If you really are looking to be happy and to meet someone who you are genuinely compatible with, it’s not about having dubious relationship habits, finding your ‘type’, and then trying to make them have your values or abandoning yours by hammering the square peg into a round hole so that you can get your ‘happy ending’. It’s about respecting you by respecting your values and aligning yourself with someone with similar core values.

Ask yourself: What are my values? Then look at your relationships and see if they reflect them and if they don’t, not only will you identify why your relationships haven’t been working, but it’s also time to question why you essentially ignore yourself and identify where you’re inadvertently or willfully compromising you and in turn suppressing your own needs, expectations and wishes.

Ultimately, we are all free to choose partners for whatever reason we feel like. We can root our choices in shared values or we can choose based on toxic beliefs, appearance, money, sexual attraction, desire to change the person, assumptions or whatever but… we are not free of the consequences of those choices.

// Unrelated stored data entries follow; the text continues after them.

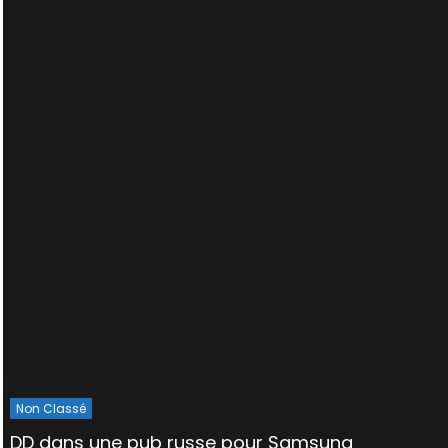
Non Classé
DD dans une pub russe pour Samsung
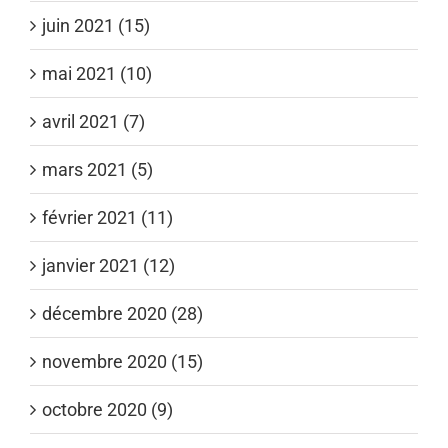
juin 2021 (15)
mai 2021 (10)
avril 2021 (7)
mars 2021 (5)
février 2021 (11)
janvier 2021 (12)
décembre 2020 (28)
novembre 2020 (15)
octobre 2020 (9)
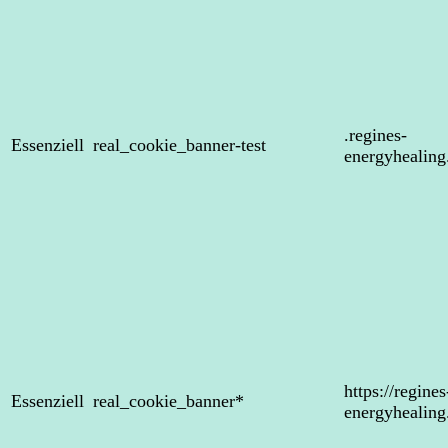
.regines-
Essenziell
real_cookie_banner-test
energyhealin
https://regines
Essenziell
real_cookie_banner*
energyhealin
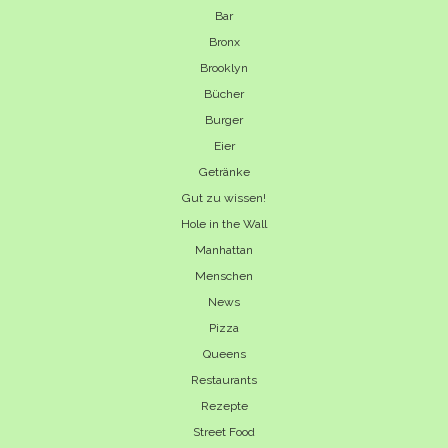
Bar
Bronx
Brooklyn
Bücher
Burger
Eier
Getränke
Gut zu wissen!
Hole in the Wall
Manhattan
Menschen
News
Pizza
Queens
Restaurants
Rezepte
Street Food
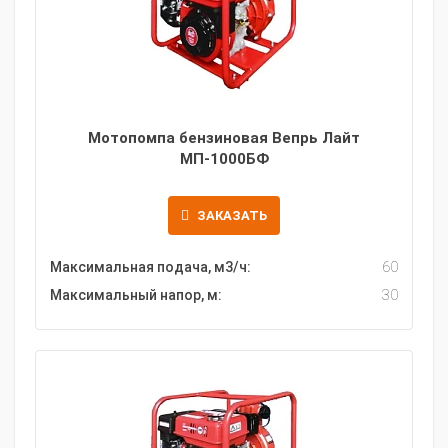
Мотопомпа бензиновая Вепрь Лайт
МП-1000БФ
ЗАКАЗАТЬ
Максимальная подача, м3/ч:
60
Максимальный напор, м:
30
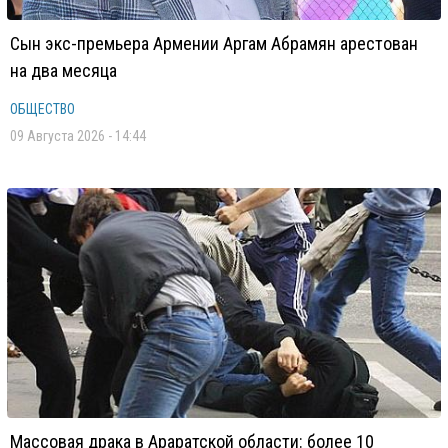
Сын экс-премьера Армении Аргам Абрамян арестован
на два месяца
ОБЩЕСТВО
09 Августа 2026 - 14:44
Массовая драка в Араратской области: более 10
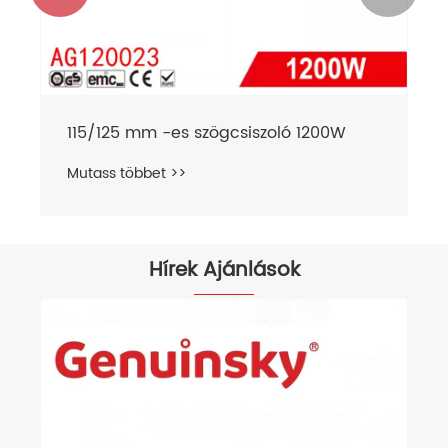
115/125 mm -es szögcsiszoló 1200W
Mutass többet >>
Hírek Ajánlások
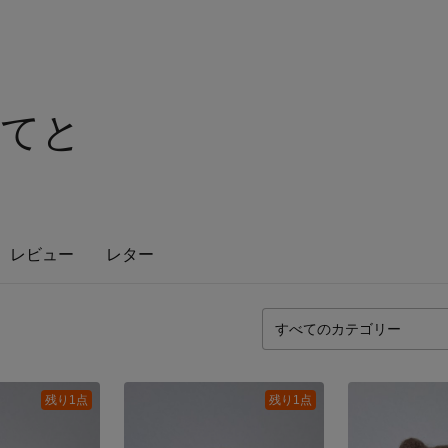
ぽてと
レビュー
レター
残り1点
残り1点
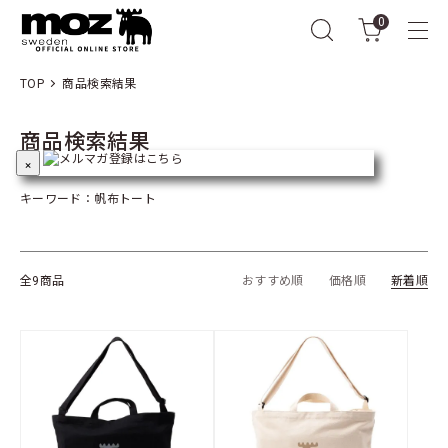
0
TOP
商品検索結果
商品検索結果
×
キーワード：帆布トート
全9商品
おすすめ順
価格順
新着順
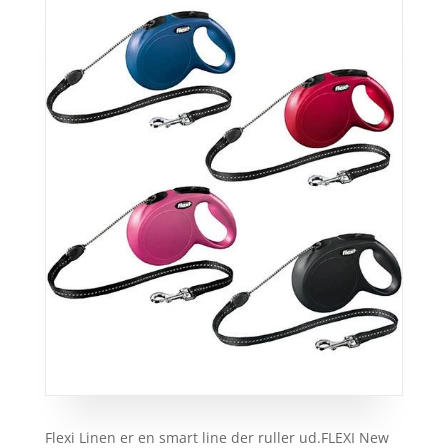
Flexi Linen er en smart line der ruller ud.FLEXI New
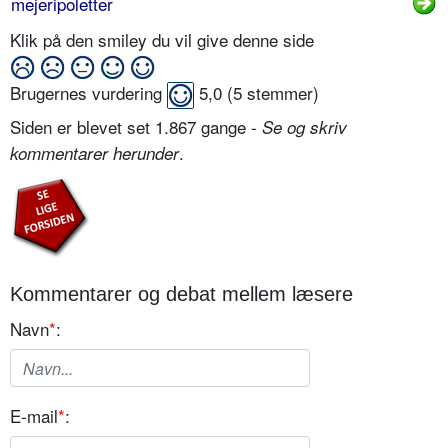
mejeripoletter
Klik på den smiley du vil give denne side
Brugernes vurdering
5,0
(
5
stemmer)
Siden er blevet set 1.867 gange -
Se og skriv
.
kommentarer herunder
Kommentarer og debat mellem læsere
Navn
*
:
E-mail
*
:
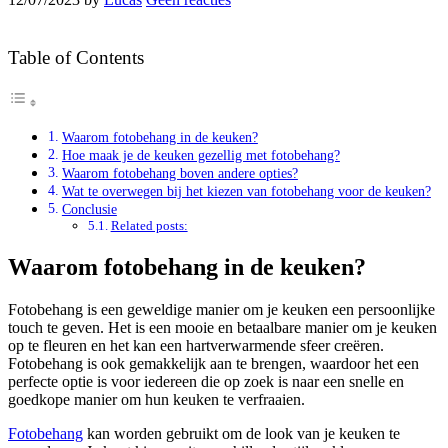
Table of Contents
Waarom fotobehang in de keuken?
Hoe maak je de keuken gezellig met fotobehang?
Waarom fotobehang boven andere opties?
Wat te overwegen bij het kiezen van fotobehang voor de keuken?
Conclusie
Related posts:
Waarom fotobehang in de keuken?
Fotobehang is een geweldige manier om je keuken een persoonlijke
touch te geven. Het is een mooie en betaalbare manier om je keuken
op te fleuren en het kan een hartverwarmende sfeer creëren.
Fotobehang is ook gemakkelijk aan te brengen, waardoor het een
perfecte optie is voor iedereen die op zoek is naar een snelle en
goedkope manier om hun keuken te verfraaien.
Fotobehang
kan worden gebruikt om de look van je keuken te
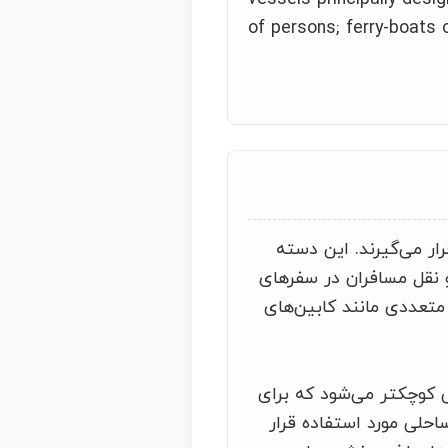
of persons; ferry-boats o
ر می‌گیرند. این دسته
 نقل مسافران در سفرهای
 متعددی مانند کابین‌های
کوچکتر می‌شود که برای
احلی مورد استفاده قرار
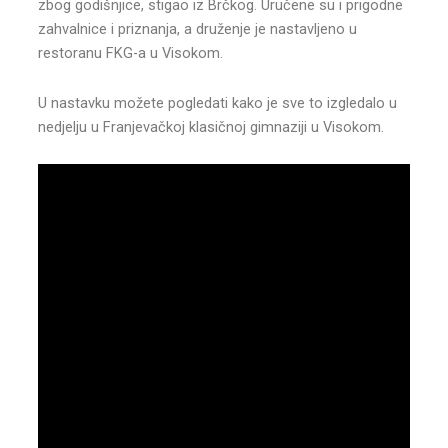
zbog godišnjice, stigao iz Brčkog. Uručene su i prigodne
zahvalnice i priznanja, a druženje je nastavljeno u
restoranu FKG-a u Visokom.
U nastavku možete pogledati kako je sve to izgledalo u
nedjelju u Franjevačkoj klasičnoj gimnaziji u Visokom.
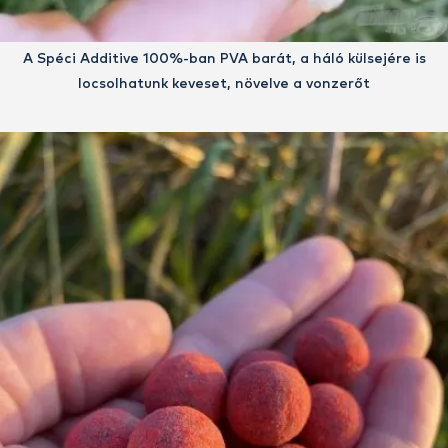
A Spéci Additive 100%-ban PVA barát, a háló külsejére is
locsolhatunk keveset, növelve a vonzerőt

If you choose partners without true regard for shared values, you will not only feel devalued and in the end, act from a position of feeling devalued, but you’re be perpetually on the back foot feeling bad about the lack of shared values you never sought in the first place. You matter. Don’t sell you short.

Your thoughts?

Holiday Update

Golden Girls wine glasses

  • I’m up t’north in Hull with one of my best mates Nikki ‘Nac’ helping her to get her new business launched. We had a mojito earlier and have reminisced about some of the bonkers stuff we’ve been through as well as chatting about anything and everything while we beaver away. Cue the Golden Girls theme tune. Aren’t these glasses (above) so cool?
  • I bumped into another BR reader this morning while getting off the train at Victoria! She lives two streets away from me and after shady relationships, she’s grown her self-esteem and is getting married next year. We ended up getting the tube together and having a laugh! I must admit that I did keep thinking, I hope she’s not staring too closely at my eyebrows… (wax time).
  • Don’t get too excited…yet… but I am going to be needing some help from a few Stateside readers in the autumn as I will be shooting a pilot for a show… More details in a few weeks. OK you can squeal now.